Crónica de la obra Ifigenia en el Teatro Bellas Artes de Madrid, una versión contemporánea del mito clásico con María Garralón y Juanjo Artero. Un montaje imprescindible que emociona y transforma.

El verano en Madrid ya se siente con toda su fuerza. Las terrazas desbordan conversaciones, los abanicos se despliegan como alas en el metro, y los turistas, como enjambres curiosos, conquistan cada rincón del centro. Yo, fiel a mis costumbres, huí del sol refugiándome en mi rincón favorito: el teatro.

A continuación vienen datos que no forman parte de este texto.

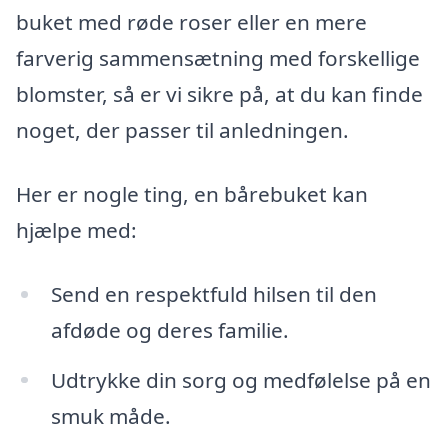
buket med røde roser eller en mere
farverig sammensætning med forskellige
blomster, så er vi sikre på, at du kan finde
noget, der passer til anledningen.
Her er nogle ting, en bårebuket kan
hjælpe med:
Send en respektfuld hilsen til den
afdøde og deres familie.
Udtrykke din sorg og medfølelse på en
smuk måde.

Sin mi compañera habitual, La Cordobesa —ausente con aviso—, decidí deambular por la Gran Vía en busca de una historia que me salve del calor… y de mí mismo. Fue entonces cuando me encontré con Sofía, cronista de espectáculos, con quien he compartido más de una función. Me sonrió con picardía y preguntó:
—¿Dónde la has dejado esta vez?

La conversación fue breve, como las mejores intuiciones. Y terminó con una invitación:
—Ven al Bellas Artes. Hoy se presenta Ifigenia. Te va a sacudir.

Y vaya si lo hizo.


Ifigenia, escrita por Silvia Zarco y dirigida por Eva Romero, no es simplemente teatro. Es un espejo. Es cicatriz. Es grito contenido. Una tragedia clásica que —como las buenas tragedias— no envejece, solo muta.

Inspirada en las figuras de Ifigenia en Áulide, Hécuba y Agamenón, la obra parte de la mitología para hablarnos de las heridas de nuestro presente: el silencio impuesto a las víctimas, la violencia como herencia, la culpa que se transmite como una cadena invisible.

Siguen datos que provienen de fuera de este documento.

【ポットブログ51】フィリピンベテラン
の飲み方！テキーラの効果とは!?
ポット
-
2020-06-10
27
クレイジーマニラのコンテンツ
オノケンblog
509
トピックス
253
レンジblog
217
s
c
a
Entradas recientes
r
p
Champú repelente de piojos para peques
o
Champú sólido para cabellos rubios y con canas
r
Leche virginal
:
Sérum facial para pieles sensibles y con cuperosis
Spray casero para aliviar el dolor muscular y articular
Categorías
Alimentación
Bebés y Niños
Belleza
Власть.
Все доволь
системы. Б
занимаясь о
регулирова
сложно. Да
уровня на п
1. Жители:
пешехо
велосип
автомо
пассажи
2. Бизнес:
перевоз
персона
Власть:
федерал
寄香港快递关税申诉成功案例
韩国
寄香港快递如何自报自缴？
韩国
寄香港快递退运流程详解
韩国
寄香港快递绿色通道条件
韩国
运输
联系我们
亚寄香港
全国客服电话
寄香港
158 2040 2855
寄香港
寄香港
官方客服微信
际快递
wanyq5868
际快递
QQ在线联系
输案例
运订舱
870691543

El montaje, fruto de la coproducción con el Festival Internacional de Teatro Clásico de Mérida, ya ha conmovido a más de 11.000 espectadores. Y no es para menos. Su selección para representar a España en el Festival de Teatro Clásico de Ostia Antica en Roma es la prueba de que Ifigenia no es solo una obra: es un fenómeno emocional.


María Garralón y Juanjo Artero brillan. Pero no están solos. El reparto, con Beli Cienfuegos, Laura Moreira, Nuria Cuadrado, Alberto Barahona, Néstor Rubio, Rubén Lanchazo y Maite Vallecillo, compone una tragedia coral donde cada gesto, cada palabra y cada silencio se clavan como aguijones.

El escenario, sobrio. La iluminación, precisa. El dolor, compartido.


Y entonces, el final. Ese instante donde las luces se apagan pero el teatro sigue latiendo dentro. El público, en pie. No se oyen vítores, solo respiraciones contenidas. Porque Ifigenia no se aplaude… se sobrevive.

Salí del Bellas Artes sin palabras. Pero con el alma estremecida. Y en silencio, bajo el cielo tibio de Madrid, entendí que hay obras que no se ven: se viven.